*WHAT IS REQUIRED*
An exact copy of all the data below is required.

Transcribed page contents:
|---|

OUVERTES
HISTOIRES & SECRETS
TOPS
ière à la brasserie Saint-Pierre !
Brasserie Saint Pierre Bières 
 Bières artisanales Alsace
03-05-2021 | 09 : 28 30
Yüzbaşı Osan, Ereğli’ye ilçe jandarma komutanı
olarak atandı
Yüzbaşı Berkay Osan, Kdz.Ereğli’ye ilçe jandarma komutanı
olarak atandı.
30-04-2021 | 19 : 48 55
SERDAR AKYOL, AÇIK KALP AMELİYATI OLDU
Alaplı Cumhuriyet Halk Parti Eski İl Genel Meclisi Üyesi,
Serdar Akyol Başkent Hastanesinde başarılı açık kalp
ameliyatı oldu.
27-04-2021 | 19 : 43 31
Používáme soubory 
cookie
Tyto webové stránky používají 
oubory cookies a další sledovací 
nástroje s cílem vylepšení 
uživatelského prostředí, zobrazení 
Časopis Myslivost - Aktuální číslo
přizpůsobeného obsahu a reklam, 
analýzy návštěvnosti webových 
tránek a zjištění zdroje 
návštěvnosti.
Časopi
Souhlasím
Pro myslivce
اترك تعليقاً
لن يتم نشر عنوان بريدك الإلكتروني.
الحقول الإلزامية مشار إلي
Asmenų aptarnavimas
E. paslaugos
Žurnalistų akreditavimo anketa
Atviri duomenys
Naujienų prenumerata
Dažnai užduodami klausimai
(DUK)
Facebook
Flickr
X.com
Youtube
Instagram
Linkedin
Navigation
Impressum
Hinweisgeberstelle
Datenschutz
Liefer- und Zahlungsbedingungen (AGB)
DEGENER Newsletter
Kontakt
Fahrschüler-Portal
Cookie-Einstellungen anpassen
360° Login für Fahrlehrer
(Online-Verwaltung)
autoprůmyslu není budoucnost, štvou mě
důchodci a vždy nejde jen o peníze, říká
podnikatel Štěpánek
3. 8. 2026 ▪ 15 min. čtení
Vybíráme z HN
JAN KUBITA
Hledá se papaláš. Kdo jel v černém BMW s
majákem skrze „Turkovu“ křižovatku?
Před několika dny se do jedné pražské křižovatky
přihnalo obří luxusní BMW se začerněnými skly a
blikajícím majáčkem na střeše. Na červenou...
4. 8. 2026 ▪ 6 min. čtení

|---|

*SOLUTION FOR THIS TASK*
OUVERTES
HISTOIRES & SECRETS
TOPS
ière à la brasserie Saint-Pierre !
Brasserie Saint Pierre Bières 
 Bières artisanales Alsace
03-05-2021 | 09 : 28 30
Yüzbaşı Osan, Ereğli’ye ilçe jandarma komutanı
olarak atandı
Yüzbaşı Berkay Osan, Kdz.Ereğli’ye ilçe jandarma komutanı
olarak atandı.
30-04-2021 | 19 : 48 55
SERDAR AKYOL, AÇIK KALP AMELİYATI OLDU
Alaplı Cumhuriyet Halk Parti Eski İl Genel Meclisi Üyesi,
Serdar Akyol Başkent Hastanesinde başarılı açık kalp
ameliyatı oldu.
27-04-2021 | 19 : 43 31
Používáme soubory 
cookie
Tyto webové stránky používají 
oubory cookies a další sledovací 
nástroje s cílem vylepšení 
uživatelského prostředí, zobrazení 
Časopis Myslivost - Aktuální číslo
přizpůsobeného obsahu a reklam, 
analýzy návštěvnosti webových 
tránek a zjištění zdroje 
návštěvnosti.
Časopi
Souhlasím
Pro myslivce
اترك تعليقاً
لن يتم نشر عنوان بريدك الإلكتروني.
الحقول الإلزامية مشار إلي
Asmenų aptarnavimas
E. paslaugos
Žurnalistų akreditavimo anketa
Atviri duomenys
Naujienų prenumerata
Dažnai užduodami klausimai
(DUK)
Facebook
Flickr
X.com
Youtube
Instagram
Linkedin
Navigation
Impressum
Hinweisgeberstelle
Datenschutz
Liefer- und Zahlungsbedingungen (AGB)
DEGENER Newsletter
Kontakt
Fahrschüler-Portal
Cookie-Einstellungen anpassen
360° Login für Fahrlehrer
(Online-Verwaltung)
autoprůmyslu není budoucnost, štvou mě
důchodci a vždy nejde jen o peníze, říká
podnikatel Štěpánek
3. 8. 2026 ▪ 15 min. čtení
Vybíráme z HN
JAN KUBITA
Hledá se papaláš. Kdo jel v černém BMW s
majákem skrze „Turkovu“ křižovatku?
Před několika dny se do jedné pražské křižovatky
přihnalo obří luxusní BMW se začerněnými skly a
blikajícím majáčkem na střeše. Na červenou...
4. 8. 2026 ▪ 6 min. čtení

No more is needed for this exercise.